■ **Description of the task**:
Below are some entries. Transcribe the lines from the one holding "এই পৃষ্ঠায় যা যা আছে" to the one holding "Rallamos la", inclusive, but not the pictures among them.

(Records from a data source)
"""

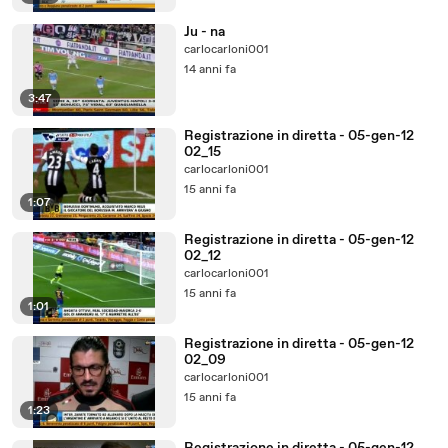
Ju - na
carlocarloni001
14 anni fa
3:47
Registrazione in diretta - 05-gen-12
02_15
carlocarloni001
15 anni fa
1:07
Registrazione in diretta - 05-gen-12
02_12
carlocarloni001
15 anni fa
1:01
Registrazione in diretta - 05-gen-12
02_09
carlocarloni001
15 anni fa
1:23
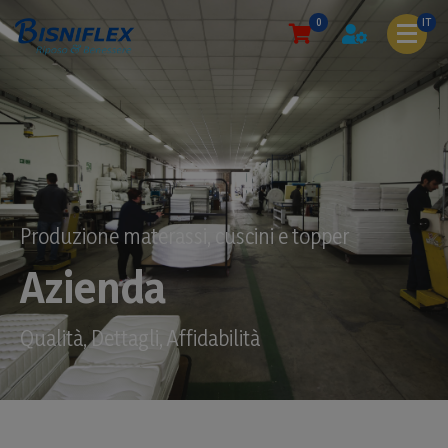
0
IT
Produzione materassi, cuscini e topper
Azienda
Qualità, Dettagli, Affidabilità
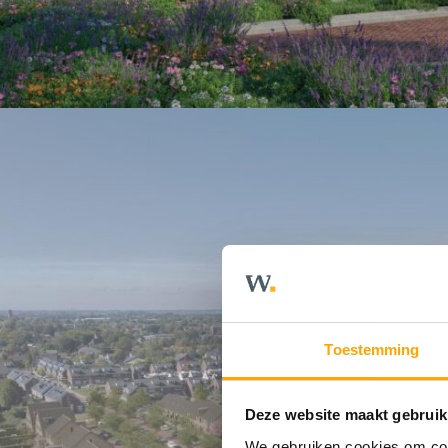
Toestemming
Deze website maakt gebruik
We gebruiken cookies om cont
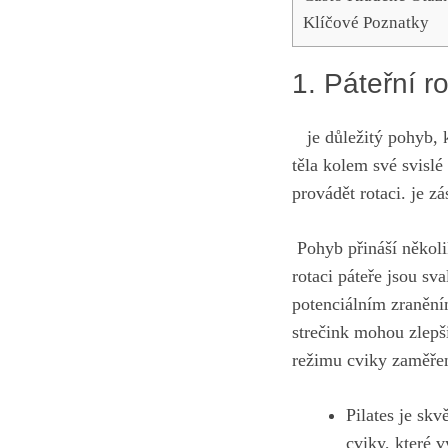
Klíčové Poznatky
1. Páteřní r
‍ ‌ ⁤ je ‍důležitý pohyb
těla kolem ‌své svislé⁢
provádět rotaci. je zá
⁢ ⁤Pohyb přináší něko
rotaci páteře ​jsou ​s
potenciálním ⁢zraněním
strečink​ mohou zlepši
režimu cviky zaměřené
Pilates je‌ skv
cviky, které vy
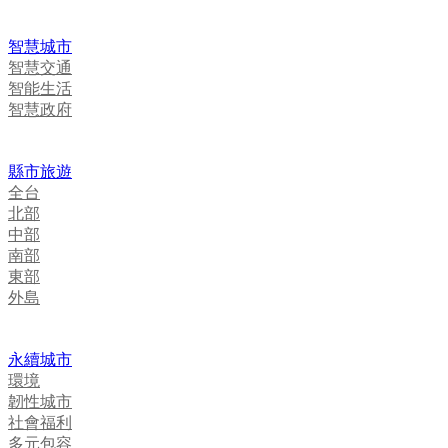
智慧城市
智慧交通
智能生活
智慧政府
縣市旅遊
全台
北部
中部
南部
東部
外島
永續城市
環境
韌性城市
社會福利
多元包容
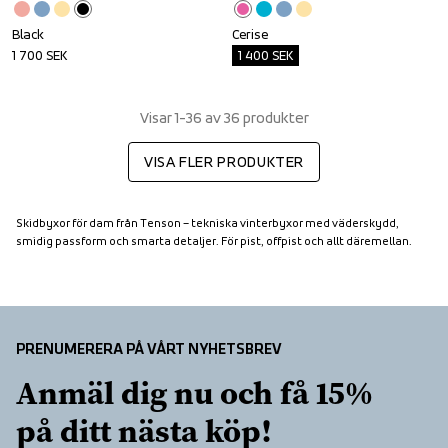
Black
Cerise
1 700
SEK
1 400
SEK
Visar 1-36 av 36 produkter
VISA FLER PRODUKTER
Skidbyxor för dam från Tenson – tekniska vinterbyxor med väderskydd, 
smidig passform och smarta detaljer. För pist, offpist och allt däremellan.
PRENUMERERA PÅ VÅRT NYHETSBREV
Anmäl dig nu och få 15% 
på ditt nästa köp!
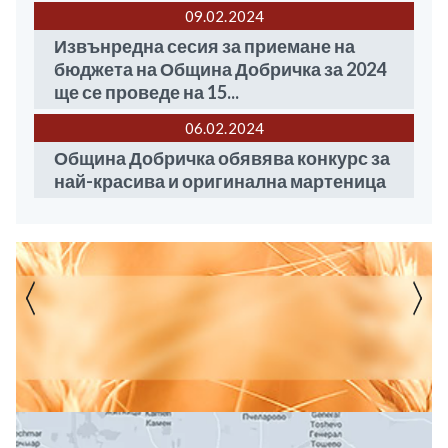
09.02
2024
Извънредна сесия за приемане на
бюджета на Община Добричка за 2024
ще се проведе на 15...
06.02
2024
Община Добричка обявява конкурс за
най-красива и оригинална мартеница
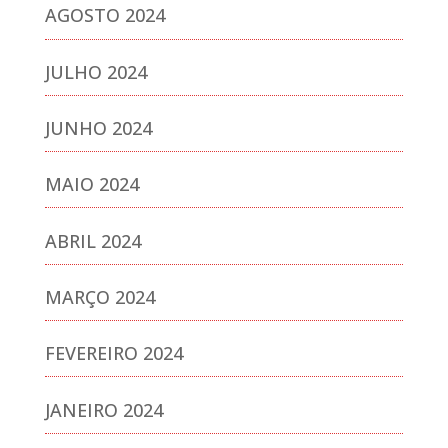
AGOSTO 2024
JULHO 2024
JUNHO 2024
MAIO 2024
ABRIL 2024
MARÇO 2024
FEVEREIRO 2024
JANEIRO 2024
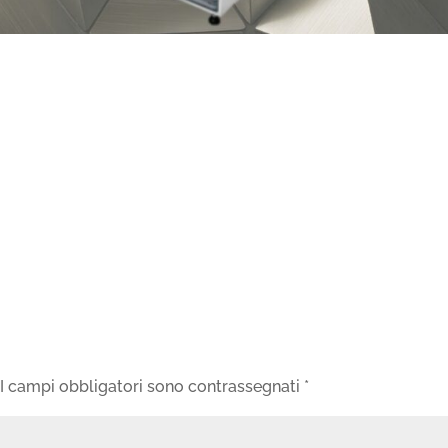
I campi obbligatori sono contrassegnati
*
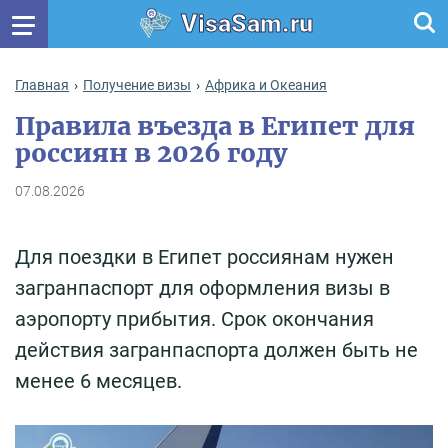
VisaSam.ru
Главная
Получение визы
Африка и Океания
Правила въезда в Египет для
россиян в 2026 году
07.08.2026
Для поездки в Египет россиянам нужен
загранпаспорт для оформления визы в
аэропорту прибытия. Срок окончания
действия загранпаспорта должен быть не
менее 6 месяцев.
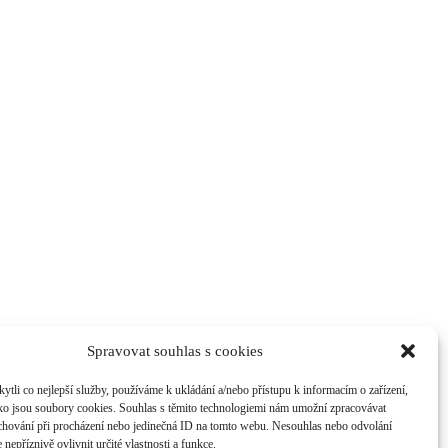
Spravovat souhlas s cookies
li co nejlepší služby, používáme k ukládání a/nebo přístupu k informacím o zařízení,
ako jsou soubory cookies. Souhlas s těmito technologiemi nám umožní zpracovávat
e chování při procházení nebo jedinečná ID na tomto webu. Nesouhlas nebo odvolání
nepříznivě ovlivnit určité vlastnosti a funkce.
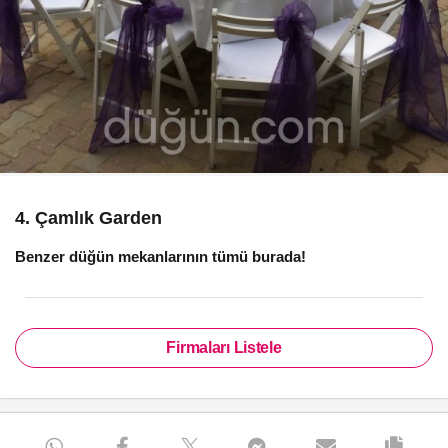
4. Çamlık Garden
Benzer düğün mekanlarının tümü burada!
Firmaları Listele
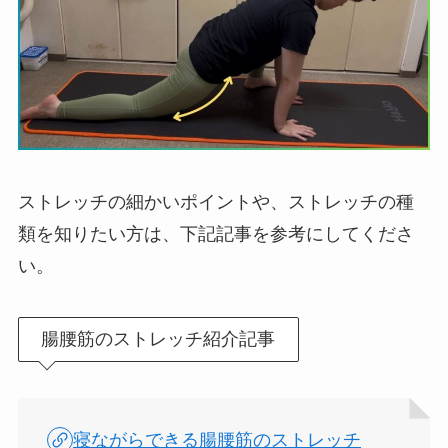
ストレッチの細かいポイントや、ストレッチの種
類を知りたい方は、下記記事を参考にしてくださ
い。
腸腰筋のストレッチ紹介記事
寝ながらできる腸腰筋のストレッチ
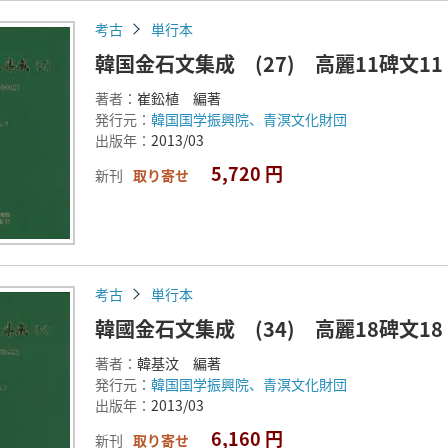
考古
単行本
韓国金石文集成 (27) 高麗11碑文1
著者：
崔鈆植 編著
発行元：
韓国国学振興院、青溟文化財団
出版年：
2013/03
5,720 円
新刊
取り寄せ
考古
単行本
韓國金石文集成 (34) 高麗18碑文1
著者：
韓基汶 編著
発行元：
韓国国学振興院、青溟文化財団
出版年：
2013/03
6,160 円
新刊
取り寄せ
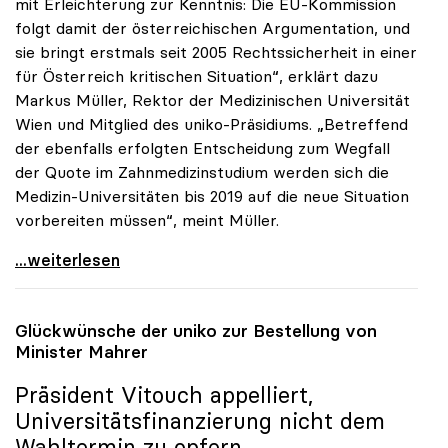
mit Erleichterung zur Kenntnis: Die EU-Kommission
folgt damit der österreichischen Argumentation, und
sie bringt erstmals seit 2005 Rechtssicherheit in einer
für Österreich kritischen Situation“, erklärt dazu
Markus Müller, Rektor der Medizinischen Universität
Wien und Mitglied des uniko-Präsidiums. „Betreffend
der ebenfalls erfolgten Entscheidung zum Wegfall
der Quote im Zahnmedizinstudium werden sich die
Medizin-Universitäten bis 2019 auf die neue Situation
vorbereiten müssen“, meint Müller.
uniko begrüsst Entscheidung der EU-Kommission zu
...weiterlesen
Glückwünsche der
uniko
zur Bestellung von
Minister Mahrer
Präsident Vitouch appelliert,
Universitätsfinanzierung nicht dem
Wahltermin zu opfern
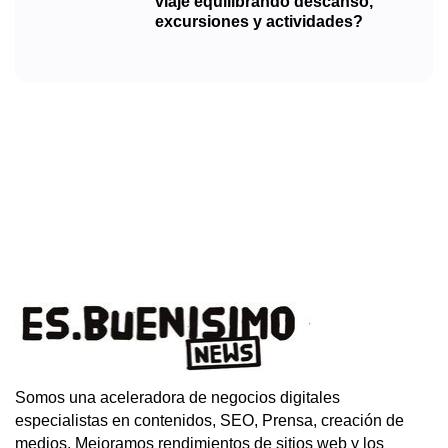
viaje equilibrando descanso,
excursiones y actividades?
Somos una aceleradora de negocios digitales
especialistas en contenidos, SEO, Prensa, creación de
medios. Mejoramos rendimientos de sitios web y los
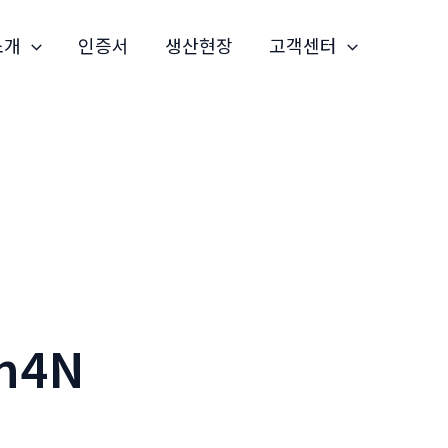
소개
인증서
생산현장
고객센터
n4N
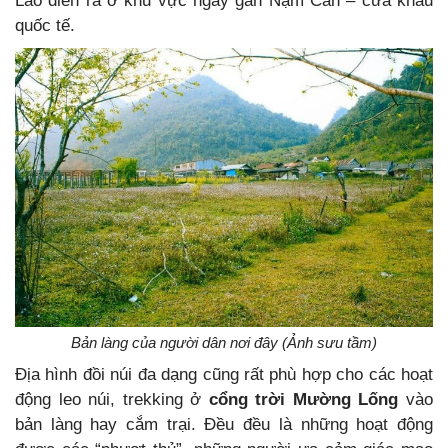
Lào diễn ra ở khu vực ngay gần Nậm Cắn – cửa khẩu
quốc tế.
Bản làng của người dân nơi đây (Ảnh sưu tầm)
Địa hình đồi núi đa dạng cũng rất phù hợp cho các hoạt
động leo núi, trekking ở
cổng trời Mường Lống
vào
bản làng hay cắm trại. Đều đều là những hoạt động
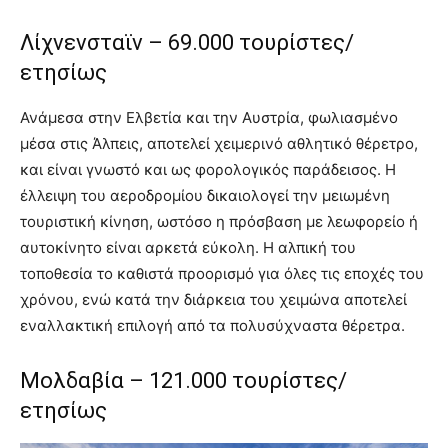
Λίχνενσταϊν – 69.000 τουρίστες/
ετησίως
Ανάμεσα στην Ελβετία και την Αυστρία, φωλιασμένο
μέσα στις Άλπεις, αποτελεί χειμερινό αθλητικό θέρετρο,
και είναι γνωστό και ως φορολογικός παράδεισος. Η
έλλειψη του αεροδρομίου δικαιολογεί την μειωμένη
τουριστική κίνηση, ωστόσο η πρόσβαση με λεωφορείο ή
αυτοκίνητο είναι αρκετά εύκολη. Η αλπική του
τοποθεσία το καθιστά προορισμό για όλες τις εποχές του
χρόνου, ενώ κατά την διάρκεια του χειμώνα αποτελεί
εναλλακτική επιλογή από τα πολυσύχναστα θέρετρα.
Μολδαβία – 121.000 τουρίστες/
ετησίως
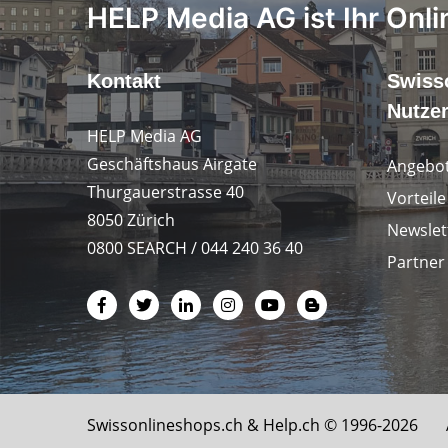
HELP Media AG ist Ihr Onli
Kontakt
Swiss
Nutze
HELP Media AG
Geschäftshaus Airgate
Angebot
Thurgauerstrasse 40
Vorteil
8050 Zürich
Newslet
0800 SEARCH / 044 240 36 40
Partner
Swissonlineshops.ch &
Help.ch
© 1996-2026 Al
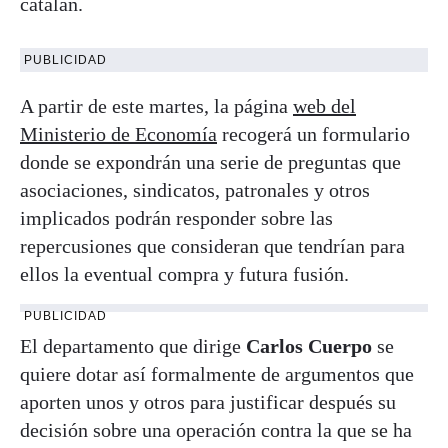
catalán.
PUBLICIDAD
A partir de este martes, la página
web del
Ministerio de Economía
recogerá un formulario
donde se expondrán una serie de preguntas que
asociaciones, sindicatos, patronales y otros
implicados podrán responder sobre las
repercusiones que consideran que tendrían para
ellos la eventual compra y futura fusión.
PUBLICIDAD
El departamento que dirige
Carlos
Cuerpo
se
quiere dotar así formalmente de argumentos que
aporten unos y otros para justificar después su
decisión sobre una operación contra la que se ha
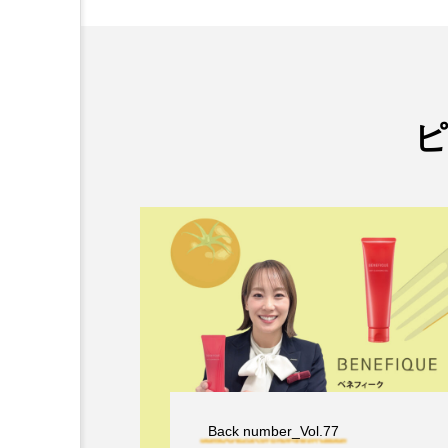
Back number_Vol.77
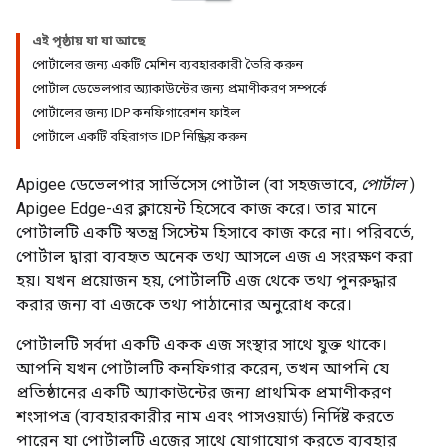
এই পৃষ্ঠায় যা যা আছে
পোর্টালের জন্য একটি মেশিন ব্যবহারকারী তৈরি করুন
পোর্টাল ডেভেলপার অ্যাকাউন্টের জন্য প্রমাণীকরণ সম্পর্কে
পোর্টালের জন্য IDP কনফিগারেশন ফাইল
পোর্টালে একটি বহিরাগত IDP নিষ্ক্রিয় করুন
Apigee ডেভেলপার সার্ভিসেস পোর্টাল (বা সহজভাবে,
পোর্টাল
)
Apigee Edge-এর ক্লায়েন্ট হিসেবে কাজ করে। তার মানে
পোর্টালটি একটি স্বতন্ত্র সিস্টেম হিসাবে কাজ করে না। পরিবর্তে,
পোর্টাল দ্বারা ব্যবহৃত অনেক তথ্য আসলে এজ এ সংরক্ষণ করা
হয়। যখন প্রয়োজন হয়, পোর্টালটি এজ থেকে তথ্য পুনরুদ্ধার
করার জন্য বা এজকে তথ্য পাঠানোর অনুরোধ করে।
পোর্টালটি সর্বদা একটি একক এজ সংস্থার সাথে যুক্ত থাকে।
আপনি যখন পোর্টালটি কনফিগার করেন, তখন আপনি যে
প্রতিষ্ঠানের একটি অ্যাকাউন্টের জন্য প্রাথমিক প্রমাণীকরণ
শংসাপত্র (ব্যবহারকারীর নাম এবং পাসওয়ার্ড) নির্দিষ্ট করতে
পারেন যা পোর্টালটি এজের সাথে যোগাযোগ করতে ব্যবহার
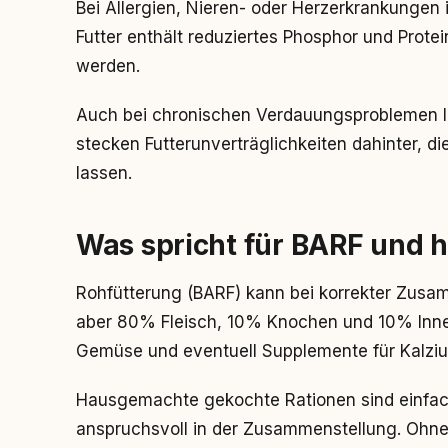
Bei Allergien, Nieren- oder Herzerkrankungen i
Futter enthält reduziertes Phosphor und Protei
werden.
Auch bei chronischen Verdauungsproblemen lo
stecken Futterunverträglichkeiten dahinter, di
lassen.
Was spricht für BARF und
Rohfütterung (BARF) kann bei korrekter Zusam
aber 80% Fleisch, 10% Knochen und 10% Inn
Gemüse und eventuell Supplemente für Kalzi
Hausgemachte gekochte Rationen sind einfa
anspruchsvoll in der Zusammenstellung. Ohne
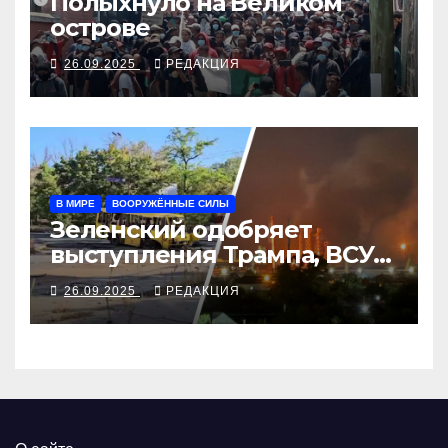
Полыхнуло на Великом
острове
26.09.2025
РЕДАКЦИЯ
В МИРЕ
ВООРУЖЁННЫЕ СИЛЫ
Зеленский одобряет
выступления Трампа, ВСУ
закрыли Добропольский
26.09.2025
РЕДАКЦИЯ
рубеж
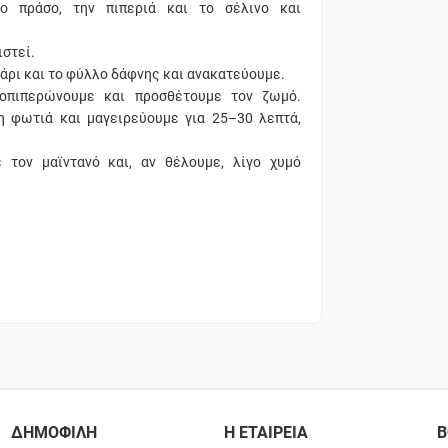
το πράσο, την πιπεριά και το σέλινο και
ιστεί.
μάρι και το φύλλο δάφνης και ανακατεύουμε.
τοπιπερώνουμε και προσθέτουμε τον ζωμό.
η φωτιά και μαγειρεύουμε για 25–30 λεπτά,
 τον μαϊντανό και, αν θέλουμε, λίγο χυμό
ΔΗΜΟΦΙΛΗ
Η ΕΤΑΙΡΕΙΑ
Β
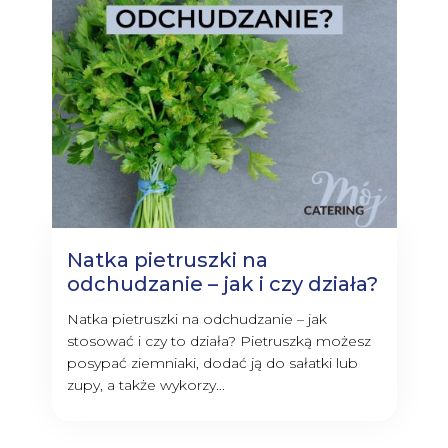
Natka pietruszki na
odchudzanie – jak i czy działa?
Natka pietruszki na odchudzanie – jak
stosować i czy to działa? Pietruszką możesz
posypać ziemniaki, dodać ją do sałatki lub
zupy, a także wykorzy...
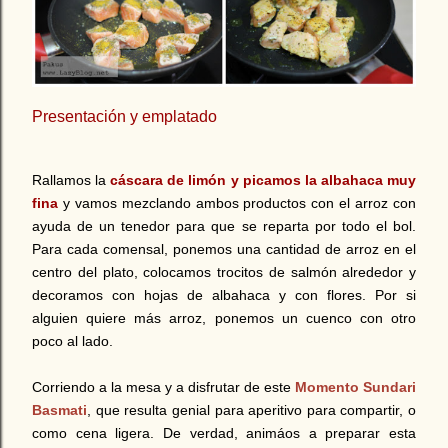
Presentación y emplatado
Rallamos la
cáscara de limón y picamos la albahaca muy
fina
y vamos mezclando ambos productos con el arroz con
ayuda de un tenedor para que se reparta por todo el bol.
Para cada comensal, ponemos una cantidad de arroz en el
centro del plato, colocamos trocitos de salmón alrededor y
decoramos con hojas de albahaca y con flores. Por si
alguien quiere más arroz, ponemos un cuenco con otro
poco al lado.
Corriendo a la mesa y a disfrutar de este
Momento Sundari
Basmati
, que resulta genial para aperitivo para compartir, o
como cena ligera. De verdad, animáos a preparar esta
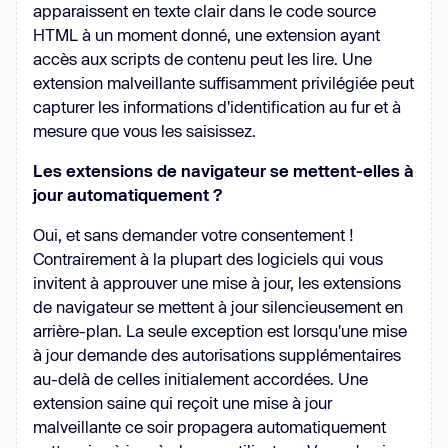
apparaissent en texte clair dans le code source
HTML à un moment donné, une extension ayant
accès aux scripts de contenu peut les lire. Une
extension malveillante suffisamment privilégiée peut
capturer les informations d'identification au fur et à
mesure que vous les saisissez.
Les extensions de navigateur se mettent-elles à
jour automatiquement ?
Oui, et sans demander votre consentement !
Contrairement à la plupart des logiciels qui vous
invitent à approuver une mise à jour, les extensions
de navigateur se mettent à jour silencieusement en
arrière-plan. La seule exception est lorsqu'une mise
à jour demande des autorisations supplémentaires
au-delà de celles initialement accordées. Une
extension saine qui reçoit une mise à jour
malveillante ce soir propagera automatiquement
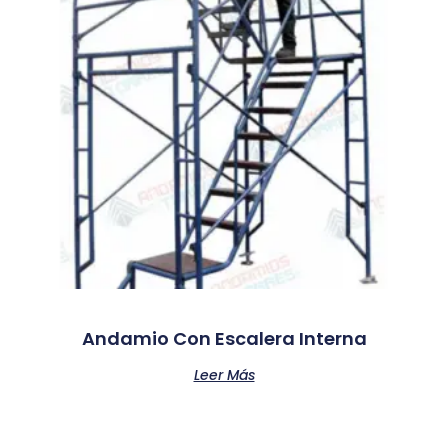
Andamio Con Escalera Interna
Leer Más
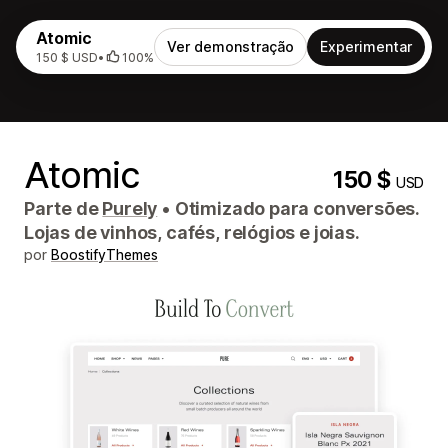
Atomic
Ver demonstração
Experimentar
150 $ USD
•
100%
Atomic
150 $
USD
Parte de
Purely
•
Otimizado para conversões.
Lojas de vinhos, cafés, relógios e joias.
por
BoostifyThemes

"""

■ **Output for this exercise**:
এই পৃষ্ঠায় যা যা আছে
পোর্টালের জন্য একটি মেশিন ব্যবহারকারী তৈরি করুন
পোর্টাল ডেভেলপার অ্যাকাউন্টের জন্য প্রমাণীকরণ সম্পর্কে
পোর্টালের জন্য IDP কনফিগারেশন ফাইল
পোর্টালে একটি বহিরাগত IDP নিষ্ক্রিয় করুন
Apigee ডেভেলপার সার্ভিসেস পোর্টাল (বা সহজভাবে,
পোর্টাল
)
Apigee Edge-এর ক্লায়েন্ট হিসেবে কাজ করে। তার মানে
পোর্টালটি একটি স্বতন্ত্র সিস্টেম হিসাবে কাজ করে না। পরিবর্তে,
পোর্টাল দ্বারা ব্যবহৃত অনেক তথ্য আসলে এজ এ সংরক্ষণ করা
হয়। যখন প্রয়োজন হয়, পোর্টালটি এজ থেকে তথ্য পুনরুদ্ধার
করার জন্য বা এজকে তথ্য পাঠানোর অনুরোধ করে।
পোর্টালটি সর্বদা একটি একক এজ সংস্থার সাথে যুক্ত থাকে।
আপনি যখন পোর্টালটি কনফিগার করেন, তখন আপনি যে
প্রতিষ্ঠানের একটি অ্যাকাউন্টের জন্য প্রাথমিক প্রমাণীকরণ
শংসাপত্র (ব্যবহারকারীর নাম এবং পাসওয়ার্ড) নির্দিষ্ট করতে
পারেন যা পোর্টালটি এজের সাথে যোগাযোগ করতে ব্যবহার
Bei Allergien, Nieren- oder Herzerkrankungen i
Futter enthält reduziertes Phosphor und Protei
werden.
Auch bei chronischen Verdauungsproblemen lo
stecken Futterunverträglichkeiten dahinter, di
lassen.
Was spricht für BARF und
Rohfütterung (BARF) kann bei korrekter Zusam
aber 80% Fleisch, 10% Knochen und 10% Inn
Gemüse und eventuell Supplemente für Kalzi
Hausgemachte gekochte Rationen sind einfa
anspruchsvoll in der Zusammenstellung. Ohne
Полыхнуло на Великом
острове
26.09.2025
РЕДАКЦИЯ
В МИРЕ
ВООРУЖЁННЫЕ СИЛЫ
Зеленский одобряет
выступления Трампа, ВСУ
закрыли Добропольский
26.09.2025
РЕДАКЦИЯ
рубеж
το πράσο, την πιπεριά και το σέλινο και
ιστεί.
μάρι και το φύλλο δάφνης και ανακατεύουμε.
τοπιπερώνουμε και προσθέτουμε τον ζωμό.
η φωτιά και μαγειρεύουμε για 25–30 λεπτά,
 τον μαϊντανό και, αν θέλουμε, λίγο χυμό
ΔΗΜΟΦΙΛΗ
Η ΕΤΑΙΡΕΙΑ
Β
Natka pietruszki na
odchudzanie – jak i czy działa?
Natka pietruszki na odchudzanie – jak
stosować i czy to działa? Pietruszką możesz
posypać ziemniaki, dodać ją do sałatki lub
zupy, a także wykorzy...
Presentación y emplatado
Rallamos la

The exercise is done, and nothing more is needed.